Measure B, the City Council's response, makes the odd promise that so long as Rusnak - the city's only new-car dealership and its largest sales-tax provider - is allowed to expand, the city will never, ever use eminent domain for redevelopment purposes.
No one - no one with a brain, a heart or a sense of outrage - is for the government's taking of property willy-nilly, no matter the fiscal advantage.
It's a process that has been abused over and over in this nation; its excesses are the very thing that has created the equally excessive "black helicopter"-like paranoia about eminent domain.
That's what drove the California initiative last year aimed at eliminating all eminent domain, which thankfully didn't pass.
We say thankfully not because we are pro-eminent domain but rather because it's a little bit irrational to remove the hammer entirely, rarely used as it should be, from the government toolbox.
It's like passing a referendum making war - all war - illegal.

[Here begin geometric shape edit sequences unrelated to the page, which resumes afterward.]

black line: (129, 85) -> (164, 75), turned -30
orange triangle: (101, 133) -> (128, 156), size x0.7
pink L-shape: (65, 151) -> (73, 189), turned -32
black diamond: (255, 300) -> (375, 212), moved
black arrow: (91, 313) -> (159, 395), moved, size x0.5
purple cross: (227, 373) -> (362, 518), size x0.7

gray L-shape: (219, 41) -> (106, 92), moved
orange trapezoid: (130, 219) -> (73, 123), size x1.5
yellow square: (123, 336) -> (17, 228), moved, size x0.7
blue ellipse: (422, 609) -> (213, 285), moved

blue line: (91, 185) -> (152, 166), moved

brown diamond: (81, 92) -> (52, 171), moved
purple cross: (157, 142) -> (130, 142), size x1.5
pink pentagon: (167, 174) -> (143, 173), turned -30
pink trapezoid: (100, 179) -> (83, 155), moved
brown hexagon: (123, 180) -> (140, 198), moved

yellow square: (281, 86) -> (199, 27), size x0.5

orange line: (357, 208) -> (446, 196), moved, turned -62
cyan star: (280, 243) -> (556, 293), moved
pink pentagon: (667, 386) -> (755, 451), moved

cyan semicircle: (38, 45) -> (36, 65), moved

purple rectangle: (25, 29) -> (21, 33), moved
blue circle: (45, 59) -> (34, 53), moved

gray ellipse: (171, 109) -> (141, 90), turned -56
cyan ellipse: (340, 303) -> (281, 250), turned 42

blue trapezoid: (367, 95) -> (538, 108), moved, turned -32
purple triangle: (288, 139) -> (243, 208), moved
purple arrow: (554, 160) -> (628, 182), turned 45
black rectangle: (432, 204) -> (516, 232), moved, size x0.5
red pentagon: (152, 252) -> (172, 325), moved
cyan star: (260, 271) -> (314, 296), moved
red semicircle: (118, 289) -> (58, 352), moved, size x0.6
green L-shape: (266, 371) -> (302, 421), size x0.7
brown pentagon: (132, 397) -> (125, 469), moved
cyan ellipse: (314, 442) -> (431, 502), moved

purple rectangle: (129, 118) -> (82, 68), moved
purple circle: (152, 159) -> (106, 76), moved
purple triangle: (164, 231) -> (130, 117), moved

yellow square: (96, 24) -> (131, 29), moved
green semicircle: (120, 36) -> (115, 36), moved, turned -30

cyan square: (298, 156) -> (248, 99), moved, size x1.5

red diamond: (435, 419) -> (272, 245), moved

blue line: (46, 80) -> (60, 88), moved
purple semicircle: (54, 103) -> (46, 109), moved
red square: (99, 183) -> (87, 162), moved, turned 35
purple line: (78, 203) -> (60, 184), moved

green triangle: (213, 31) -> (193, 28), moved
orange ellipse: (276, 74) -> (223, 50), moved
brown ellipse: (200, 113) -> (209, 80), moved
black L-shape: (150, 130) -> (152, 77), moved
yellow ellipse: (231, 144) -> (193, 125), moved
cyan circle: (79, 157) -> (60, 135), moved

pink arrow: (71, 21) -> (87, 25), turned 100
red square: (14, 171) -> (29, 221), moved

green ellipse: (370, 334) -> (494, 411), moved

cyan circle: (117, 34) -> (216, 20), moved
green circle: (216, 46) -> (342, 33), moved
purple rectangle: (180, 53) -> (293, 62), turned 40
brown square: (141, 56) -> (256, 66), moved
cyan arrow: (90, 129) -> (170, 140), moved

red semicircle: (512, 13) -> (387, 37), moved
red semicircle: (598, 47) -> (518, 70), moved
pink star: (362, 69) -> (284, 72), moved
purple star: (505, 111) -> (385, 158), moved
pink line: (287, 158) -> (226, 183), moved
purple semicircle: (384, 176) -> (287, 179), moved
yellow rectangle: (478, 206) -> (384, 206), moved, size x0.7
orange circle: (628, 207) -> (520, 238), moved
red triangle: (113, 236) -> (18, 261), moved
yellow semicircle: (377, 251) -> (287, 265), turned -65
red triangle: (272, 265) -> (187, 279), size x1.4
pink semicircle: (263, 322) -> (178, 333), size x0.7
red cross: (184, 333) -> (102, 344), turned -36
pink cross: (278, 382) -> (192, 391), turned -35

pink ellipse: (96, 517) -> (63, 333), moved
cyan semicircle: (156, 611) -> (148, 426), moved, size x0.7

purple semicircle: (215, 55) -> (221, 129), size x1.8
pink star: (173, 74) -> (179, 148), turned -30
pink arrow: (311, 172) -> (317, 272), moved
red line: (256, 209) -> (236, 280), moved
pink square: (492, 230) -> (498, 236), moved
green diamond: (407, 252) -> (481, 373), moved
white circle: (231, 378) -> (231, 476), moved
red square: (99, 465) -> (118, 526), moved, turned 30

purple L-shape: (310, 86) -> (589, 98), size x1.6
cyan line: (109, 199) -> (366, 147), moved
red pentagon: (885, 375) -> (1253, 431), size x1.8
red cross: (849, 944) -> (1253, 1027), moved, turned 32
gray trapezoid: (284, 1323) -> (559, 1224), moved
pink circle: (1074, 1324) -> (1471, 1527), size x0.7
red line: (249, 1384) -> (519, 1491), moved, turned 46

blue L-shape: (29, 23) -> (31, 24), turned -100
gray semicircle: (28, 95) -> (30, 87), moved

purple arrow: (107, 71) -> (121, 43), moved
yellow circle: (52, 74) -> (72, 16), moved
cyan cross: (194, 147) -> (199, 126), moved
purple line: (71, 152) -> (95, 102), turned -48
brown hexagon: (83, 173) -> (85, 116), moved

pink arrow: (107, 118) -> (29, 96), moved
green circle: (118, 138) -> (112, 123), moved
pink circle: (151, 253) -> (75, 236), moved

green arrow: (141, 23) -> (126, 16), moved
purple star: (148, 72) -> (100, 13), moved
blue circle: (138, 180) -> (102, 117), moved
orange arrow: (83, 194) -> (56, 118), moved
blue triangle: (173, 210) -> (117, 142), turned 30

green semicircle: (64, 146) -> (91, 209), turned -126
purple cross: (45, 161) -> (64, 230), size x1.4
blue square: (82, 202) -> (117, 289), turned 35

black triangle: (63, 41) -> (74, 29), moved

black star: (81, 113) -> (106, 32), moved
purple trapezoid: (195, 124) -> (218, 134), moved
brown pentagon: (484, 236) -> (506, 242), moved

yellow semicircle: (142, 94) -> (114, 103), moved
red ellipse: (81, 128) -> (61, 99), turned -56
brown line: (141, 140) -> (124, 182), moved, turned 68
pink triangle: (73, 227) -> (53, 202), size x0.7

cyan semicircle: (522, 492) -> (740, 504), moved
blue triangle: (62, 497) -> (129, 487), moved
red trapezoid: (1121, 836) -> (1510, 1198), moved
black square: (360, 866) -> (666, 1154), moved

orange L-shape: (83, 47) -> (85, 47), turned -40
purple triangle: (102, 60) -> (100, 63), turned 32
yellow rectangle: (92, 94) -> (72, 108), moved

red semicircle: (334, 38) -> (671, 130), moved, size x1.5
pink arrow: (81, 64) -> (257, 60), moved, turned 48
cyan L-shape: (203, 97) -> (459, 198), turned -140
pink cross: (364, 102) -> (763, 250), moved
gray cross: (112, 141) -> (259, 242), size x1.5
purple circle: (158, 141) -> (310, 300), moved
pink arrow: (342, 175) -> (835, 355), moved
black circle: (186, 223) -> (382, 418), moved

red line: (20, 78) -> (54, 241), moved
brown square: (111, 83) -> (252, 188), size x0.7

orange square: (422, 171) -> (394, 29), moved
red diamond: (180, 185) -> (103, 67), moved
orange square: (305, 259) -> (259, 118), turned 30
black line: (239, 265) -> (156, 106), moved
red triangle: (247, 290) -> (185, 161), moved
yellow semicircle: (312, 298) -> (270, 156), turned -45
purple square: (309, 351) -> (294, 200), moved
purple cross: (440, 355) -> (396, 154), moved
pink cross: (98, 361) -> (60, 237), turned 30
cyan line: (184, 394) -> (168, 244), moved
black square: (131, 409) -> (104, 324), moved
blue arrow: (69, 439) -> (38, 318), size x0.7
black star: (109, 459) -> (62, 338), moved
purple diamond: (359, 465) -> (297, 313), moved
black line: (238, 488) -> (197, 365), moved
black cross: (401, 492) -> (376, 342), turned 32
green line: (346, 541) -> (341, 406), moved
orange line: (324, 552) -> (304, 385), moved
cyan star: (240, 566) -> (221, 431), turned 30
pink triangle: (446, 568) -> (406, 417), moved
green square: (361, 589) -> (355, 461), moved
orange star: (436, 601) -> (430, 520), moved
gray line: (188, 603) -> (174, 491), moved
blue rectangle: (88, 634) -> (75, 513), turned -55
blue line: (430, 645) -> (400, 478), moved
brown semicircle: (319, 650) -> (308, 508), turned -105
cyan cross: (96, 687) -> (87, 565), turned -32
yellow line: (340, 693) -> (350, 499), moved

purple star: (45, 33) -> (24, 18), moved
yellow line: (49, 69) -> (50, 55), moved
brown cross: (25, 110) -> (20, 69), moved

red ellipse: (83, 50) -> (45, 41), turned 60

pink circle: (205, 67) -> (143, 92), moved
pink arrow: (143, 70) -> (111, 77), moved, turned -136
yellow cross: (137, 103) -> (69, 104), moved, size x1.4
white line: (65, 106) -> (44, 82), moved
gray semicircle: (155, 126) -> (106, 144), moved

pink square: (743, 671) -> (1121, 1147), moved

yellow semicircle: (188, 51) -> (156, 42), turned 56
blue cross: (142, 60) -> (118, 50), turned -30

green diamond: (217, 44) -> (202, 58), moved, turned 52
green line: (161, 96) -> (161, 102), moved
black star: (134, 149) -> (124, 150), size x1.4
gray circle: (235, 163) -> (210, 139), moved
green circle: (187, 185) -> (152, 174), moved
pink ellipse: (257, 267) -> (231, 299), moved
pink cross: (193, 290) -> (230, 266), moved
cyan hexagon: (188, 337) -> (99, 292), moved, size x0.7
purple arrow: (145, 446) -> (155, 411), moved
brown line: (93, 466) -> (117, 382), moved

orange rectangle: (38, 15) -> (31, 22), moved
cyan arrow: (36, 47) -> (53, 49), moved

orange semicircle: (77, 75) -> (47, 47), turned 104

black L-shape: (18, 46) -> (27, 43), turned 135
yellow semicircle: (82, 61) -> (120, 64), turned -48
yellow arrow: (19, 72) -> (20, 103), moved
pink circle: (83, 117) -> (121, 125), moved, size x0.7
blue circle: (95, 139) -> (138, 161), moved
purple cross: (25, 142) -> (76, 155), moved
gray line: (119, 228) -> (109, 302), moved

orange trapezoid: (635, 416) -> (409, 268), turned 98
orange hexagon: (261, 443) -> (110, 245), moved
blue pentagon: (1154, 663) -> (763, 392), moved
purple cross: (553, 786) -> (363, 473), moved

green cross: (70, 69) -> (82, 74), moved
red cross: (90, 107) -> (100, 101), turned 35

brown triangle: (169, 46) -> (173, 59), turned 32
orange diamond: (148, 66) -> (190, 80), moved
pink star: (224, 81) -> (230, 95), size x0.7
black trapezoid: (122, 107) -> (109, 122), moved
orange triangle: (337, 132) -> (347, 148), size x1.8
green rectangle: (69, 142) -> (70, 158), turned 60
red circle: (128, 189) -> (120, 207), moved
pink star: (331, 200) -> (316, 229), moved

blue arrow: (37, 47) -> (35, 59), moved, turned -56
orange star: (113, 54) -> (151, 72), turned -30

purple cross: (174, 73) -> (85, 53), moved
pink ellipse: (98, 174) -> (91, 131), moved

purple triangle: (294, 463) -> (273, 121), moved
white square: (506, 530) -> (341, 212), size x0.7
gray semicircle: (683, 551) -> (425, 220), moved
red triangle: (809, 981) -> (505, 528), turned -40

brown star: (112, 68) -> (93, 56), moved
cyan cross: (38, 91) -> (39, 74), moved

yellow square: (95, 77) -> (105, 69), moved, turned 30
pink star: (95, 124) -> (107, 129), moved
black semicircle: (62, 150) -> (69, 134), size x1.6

It's a swell notion. War is hell. But some wars are just.
Same with eminent domain.
Ninety-nine percent of the time, the little guy is right - the guy who runs the tavern that the developer has to build the skyscraper around. Sometimes, the little guy is wrong, and he is harming the many in the name of only himself.
This time, Rod's is saved anyway - the city of Arcadia, which had been unconscionably lowballing its owner in its offers for his property, has dropped its efforts to take the restaurant for Rusnak space.
But all five members of the City Council back Measure B, which would eliminate the city's ability to use eminent domain within its borders. If both measures pass and one gets more votes than the other, it goes into effect, and the other doesn't.
Since the city of Arcadia can really use the tax dollars spun off from Rusnak, so that it doesn't make any sense to prevent the dealer from operating in the city as Measure A would, we recommend a "no" vote on A and a "yes" vote on B on May 8.